From then on for the next several hours, Chaplain O’Callahan was afforded a vivid dramatization of what hell was like. He groped his way through the smoke-filled corridors to the open deck and ministered to the wounded and dying amid the violently exploding bombs, shells and rockets. He knelt calmly with the wounded as burning fragments and debris rained down on the deck. Then he organized and led fire-fighting crews into the fiery bowels of the ship, and helped in the jettisoning of live hot bombs which rolled helter-skelter on the decks.

As he led a hose crew splashing water on the flames near a group of wounded, a fountain of clear liquid began spouting from a vent on the deck. “Padre!” the captain shouted from the bridge. “For God’s sake, find out if that’s gasoline! If it is, get the wounded away from there fast!”

For a second O’Callahan stared blankly at the voice from the bridge. If it did happen to be gas, where in the name of all the saints was he supposed to move the wounded to? But orders were orders.

Toiling up the slanted deck to the bubbling geyser, he thought numbly, I’ll taste it to see if the stuff’s gasoline. If it catches fire, I’ll look like a human volcano. Cupping his hands he brought some of the foamy spew to his lips. He made a face and spat. Salt water. It was just a burst water main.

Turning to the bridge the chaplain held his thumbs up, nearly doing a pratfall on the slanting deck.

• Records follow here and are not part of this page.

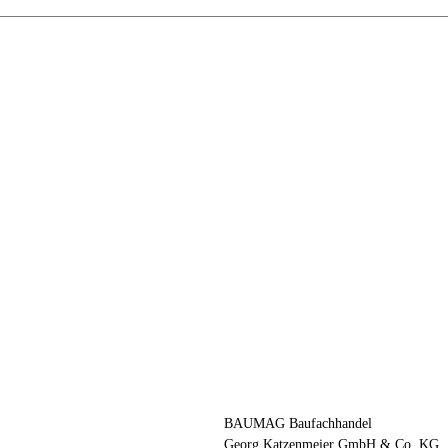
Kontakt
BAUMAG Baufachhandel
Georg Katzenmeier GmbH & Co. KG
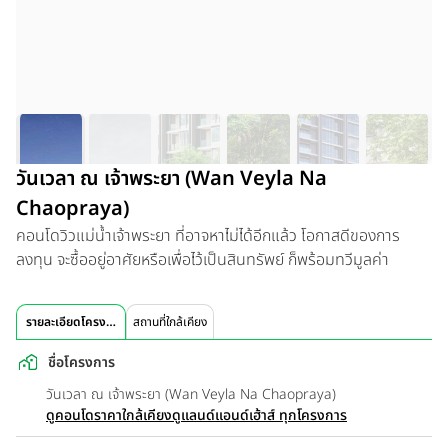
วันเวลา ณ เจ้าพระยา (Wan Veyla Na
Chaopraya)
คอนโดวิวแม่น้ำเจ้าพระยา ที่อาจหาไม่ได้อีกแล้ว โอกาสดีของการ
ลงทุน จะซื้ออยู่อาศัยหรือเพื่อไว้เป็นสินทรัพย์ ก็พร้อมทวีมูลค่า
รายละเอียดโครงการ
สถานที่ใกล้เคียง
ชื่อโครงการ
วันเวลา ณ เจ้าพระยา (Wan Veyla Na Chaopraya)
ดูคอนโดราคาใกล้เคียง
ดูแลนด์แอนด์เฮ้าส์ ทุกโครงการ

Waving a relieved acknowledgment, the captain growled to his navigator, “I’m going to put that Irishman in for a medal if he lives through this.”

The Irishman lived through the carnage and the medal he got was the Medal of Honor.

Raised in a home filled with books on Western civilization, P.G. Mantel became a lover of history at an early age. An amateur writer of verse, he makes himself useful as an editor for Men of the West.

3 Comments

  1. Interesting story. But, Father O’Callahan is not the only Navy Chaplain to be awarded the Medal of Honor. Lt. Father Vincent Capodanno, the “Grunt Padre”, was awarded the Medal of Honor (posthumously) for his actions in Viet Nam with the 5th Marines.

    • Thanks for the update, Jim! The above account of Father O’Callahan’s deeds on the Franklin was published in 1963, five years before Father Capodanno was posthumously awarded for his heroic self-sacrifice at Thăng Bình. We always appreciate new information and corrections from our readers.